The findings have prompted calls for more headteachers to forbid pupils from leaving school during breaks.
Much of the junk food that pupils are buying at chip shops, burger bars and kebab houses breaches official healthy eating guidelines and contains potentially harmful amounts of salt, fat and calories. The quality is way below the nutritional standard of the Jamie Oliver-inspired meals now served in England's schools.
In the largest study of its kind, environmental health observers in 16 London boroughs observed secondary school pupils as they waited, often in long queues, to buy chips, chicken dishes, deep-fried sausages and pies. The officers then bought portions of the 73 dishes that were most popular with the children and had them nutritionally analysed. Most were unhealthy, some of them alarmingly so.
Recommended
Many contained a lot of salt. Fifty-four of the 73 meals contained more than is allowed under the nutrient-based standards that control the quality of school meals, and some had as much as 7.4 grammes more than the 6g daily recommended maximum for anyone aged 11 or over specified by the Food Standards Agency (FSA).

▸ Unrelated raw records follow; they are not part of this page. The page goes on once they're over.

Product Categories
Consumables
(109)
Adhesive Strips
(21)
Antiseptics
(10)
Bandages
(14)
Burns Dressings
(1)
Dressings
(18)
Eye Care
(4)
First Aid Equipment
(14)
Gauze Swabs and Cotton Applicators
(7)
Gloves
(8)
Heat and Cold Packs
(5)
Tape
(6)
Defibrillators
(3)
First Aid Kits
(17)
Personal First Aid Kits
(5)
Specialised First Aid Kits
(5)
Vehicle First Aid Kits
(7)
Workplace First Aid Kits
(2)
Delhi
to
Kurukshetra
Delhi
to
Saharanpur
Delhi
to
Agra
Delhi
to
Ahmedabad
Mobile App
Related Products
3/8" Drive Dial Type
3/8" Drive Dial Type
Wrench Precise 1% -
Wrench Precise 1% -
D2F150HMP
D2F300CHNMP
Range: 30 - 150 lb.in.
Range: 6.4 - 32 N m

Some contained much more salt, fat or saturated fat than comparable dishes produced by high street food chains such as McDonald's, Kentucky Fried Chicken and Subway.

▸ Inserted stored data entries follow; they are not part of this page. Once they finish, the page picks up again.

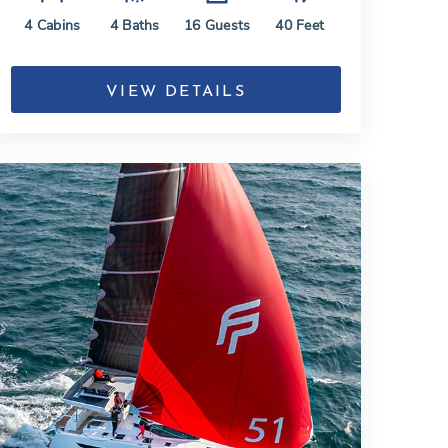
4
Cabins
4
Baths
16
Guests
40
Feet
VIEW DETAILS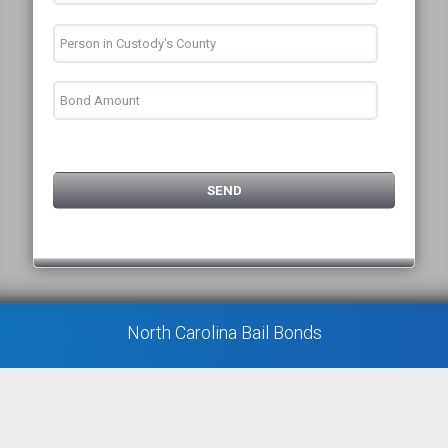
North Carolina Bail Bonds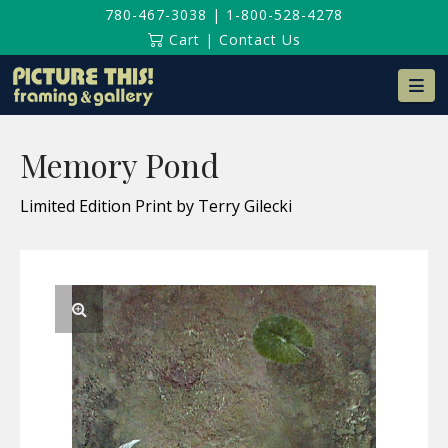
780-467-3038
|
1-800-528-4278
Cart
|
Contact Us
Na
Memory Pond
Limited Edition Print by Terry Gilecki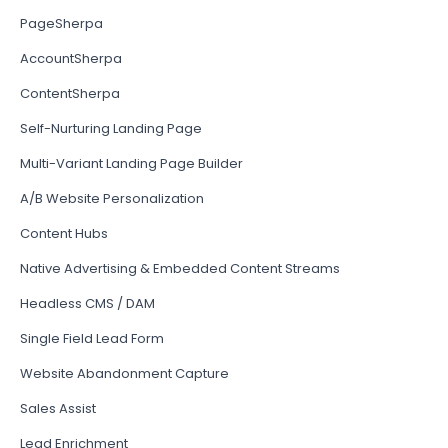
PageSherpa
AccountSherpa
ContentSherpa
Self-Nurturing Landing Page
Multi-Variant Landing Page Builder
A/B Website Personalization
Content Hubs
Native Advertising & Embedded Content Streams
Headless CMS / DAM
Single Field Lead Form
Website Abandonment Capture
Sales Assist
Lead Enrichment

A meal bought at a chicken shop in south-west London contained 22.1g of saturated fat, the equivalent of five-and-a-half McDonald's "McChicken nuggets and large fries". Some of the meals analysed were up to two-and-a-half times over the official daily limit of 20g for saturated fat intake. One doner kebab had 48.7g.
As many as 69 of the 73 products were classed as red or amber using the traffic light food labelling scheme, because they contained excessive amounts of salt, fat or saturated fat.
The worst offenders included a doner kebab and fries containing 1,525 calories, which is 60 per cent of an adult man's 2,500-calorie daily recommended maximum; 7.23g of salt; and 25.2g of saturated fat, more than the FSA-endorsed 20g per day. "Parents will be shocked to realise that their teenagers could be getting more than a day's dose of salt before they even get home from school," said Rob Rees, chairman of the School Food Trust, the government body that oversees the quality of what pupils eat at school.
Lunchtime
He led calls last night for more schools to lock pupils in at lunchtime to stop them buying such food. "Some secondary schools have introduced stay-on-site policies, either for younger pupils or across the whole school. But we need more to do the same," said Rees, who is a chef.
"Kids that go offsite can end up late for afternoon lessons, which is ridiculous. Stay-on-site helps tackle that, reduces litter and the kids get on much better with each other," he added.